O desejo do mandatário passará por um teste importante na Copa das Confederações do Brasil, de hoje a 30 de junho, na qual o sistema alemão GoalControl-4D, que será usado também na Copa de 2014, seguirá permanentemente a bola com 14 câmeras de alta definição que serão espalhadas por cada estádio.


É um sistema confiável, preciso e capaz de alertar o árbitro de a bola cruzou ou não totalmente a linha do gol.


Muitos sistemas foram testados e ficaram pelo caminho por causa da problemas incorrigíveis. “Testamos os primeiros sistemas no início de 2011. Havia boas ideias, mas constatamos que nenhum estava pronto naquele momento”, explicou Martin Camenzind, engenheiro do EMPA, instituto tecnológico suíço ao qual a Fifa encarregou de controlar a eficiência dos projetos.

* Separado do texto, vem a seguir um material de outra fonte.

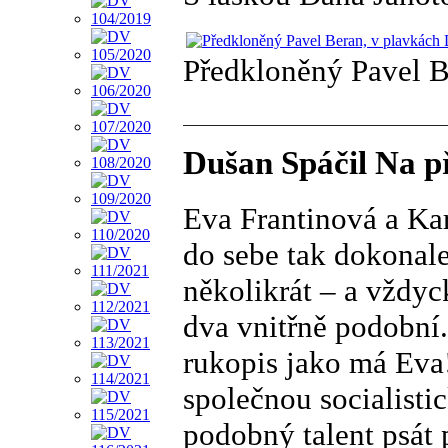
Předkloněný Pavel B
Dušan Spáčil Na p
Eva Frantinová a Kar
do sebe tak dokonale
několikrát – a vždyck
dva vnitřně podobní.
rukopis jako má Eva!
společnou socialisti
podobný talent psát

As boas ideias se dividiram em dois tipos, de um lado as que se baseavam em câmeras espalhadas pelo estádio e, do outro, projetos que envolviam a criação de um campo electromagnético, com uma bola dotada de um sensor.


De acordo com Camenzind, “alguns haviam concebido seu sistema em um laboratório sem testá-lo intensivamente no campo”. “Alguns ficaram muito surpresos quando testamos seus sistemas no campo, em frente à sede da Fifa, num dia quando a luminosidade variava. Eles diziam que havia luz demais ou que não havia luz suficiente”, relatou.


“Entre os primeiros sistemas testados, alguns apontavam um gol quando, na verdade, confundiam a cabeça raspada de uma pessoa com a bola”, contou Camenzind.


Uma bola branca sobre fundo branco, uma segunda bola dentro de campo, um objeto metálico perto do gol, um laser... Os pesquisadores suíços imaginaram todo tipo de situações para verificar a infalibilidade dos sistemas.


Foi a meteorologia que apontou os problemas dos sistemas com campos magnéticos. “Um dia, havia uma tempestade por perto e a descarga eletromagnética de um raio perturbou o sistema de detecção do gol”, lembrou o engenheiro.


Para ele, o ideal seria combinar as duas filosofias, já que ambas têm aspectos positivos e negativos.


“O sistema eletromagnético necessita de uma bola especial. O risco é que a tecnologia no interior da bola pode se quebrar ou o sensor pode ter algum problema”, analisa Camenzind (da AFP).